A recessive gene (tin) that inhibits tillering in wheat (Triticum aestivum L.), and that may be important in the redirection of assimilate from unproductive to productive tillers, has been reported. However, this gene has also been associated with a fatal condition known as 'stunting'. The severity of this phenomenon has been shown to increase when plants are grown under long photoperiods and at low temperatures. The objectives of this study were to observe how the expression of the tin gene varied in different genetic backgrounds, in addition to obtaining a better understanding of environmental factors that may affect both tillering and stunting in lines with the tin gene. Plants were grown outdoors in Canberra, Australia, at various times throughout the year, as well as under controlled conditions where photoperiod, temperature and light intensity were varied. The inhibition of tillers resulting from the presence of the tin gene was most extreme in summer, autumn and spring (up to 90% reduction in tillering). However, when sown in late autumn and winter, tillering was reduced by between 30-50% for the tin lines compared with their near-isogenic parents. Reduced tillering in the tin lines was due to an earlier cessation of tillering rather than a reduced rate. Stunting was frequently observed in some lines more than others when plants were grown under long days and when temperatures were low. The daily minimum temperature, rather than the average daily temperature, was associated with stunting. The duration of the dark period also influenced stunting, with a longer dark period reducing the incidence of stunting from almost 100% to 0%. In all experiments where irradiance was increased, stunting also increased.
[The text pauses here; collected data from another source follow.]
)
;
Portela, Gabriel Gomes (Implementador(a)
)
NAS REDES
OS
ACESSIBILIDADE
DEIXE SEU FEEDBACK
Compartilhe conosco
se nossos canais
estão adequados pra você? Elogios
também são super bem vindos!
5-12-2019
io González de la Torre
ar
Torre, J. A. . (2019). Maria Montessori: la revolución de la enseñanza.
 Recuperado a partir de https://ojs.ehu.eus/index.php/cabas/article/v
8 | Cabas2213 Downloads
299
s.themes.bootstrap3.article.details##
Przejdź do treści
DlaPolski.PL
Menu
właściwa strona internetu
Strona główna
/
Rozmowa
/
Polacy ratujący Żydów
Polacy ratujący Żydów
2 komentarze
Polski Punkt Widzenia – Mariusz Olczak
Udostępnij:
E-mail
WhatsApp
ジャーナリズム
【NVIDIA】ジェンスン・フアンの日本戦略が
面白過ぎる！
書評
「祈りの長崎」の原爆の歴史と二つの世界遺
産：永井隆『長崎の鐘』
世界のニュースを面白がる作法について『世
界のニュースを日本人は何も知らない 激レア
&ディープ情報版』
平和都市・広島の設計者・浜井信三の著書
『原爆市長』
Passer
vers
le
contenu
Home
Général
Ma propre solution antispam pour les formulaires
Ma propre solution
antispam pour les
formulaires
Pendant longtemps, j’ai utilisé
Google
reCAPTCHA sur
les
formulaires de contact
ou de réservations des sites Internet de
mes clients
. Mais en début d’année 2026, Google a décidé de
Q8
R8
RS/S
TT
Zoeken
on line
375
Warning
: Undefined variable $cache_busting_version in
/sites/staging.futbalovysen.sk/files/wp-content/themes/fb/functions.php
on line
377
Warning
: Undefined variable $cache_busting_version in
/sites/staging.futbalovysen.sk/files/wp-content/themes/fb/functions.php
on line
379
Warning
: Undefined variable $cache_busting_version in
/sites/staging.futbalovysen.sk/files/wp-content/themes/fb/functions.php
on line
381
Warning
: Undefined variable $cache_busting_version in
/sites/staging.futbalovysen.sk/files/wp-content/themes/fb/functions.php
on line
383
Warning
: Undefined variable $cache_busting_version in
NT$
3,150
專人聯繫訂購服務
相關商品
In addition, elevated CO2 also increased growth characteristics associated with stunting. It is concluded that stunting is associated with a high assimilate supply to the main stem shoot apex before the time of floral initiation. This is caused by an inhibition of tillering and a high photothermal quotient. Leaf length was found to be a good indicator of stunting severity, with stunted plants producing shorter leaves than those plants which failed to stunt. Measurements of leaf length indicated that stunting is induced when the second leaf is expanding.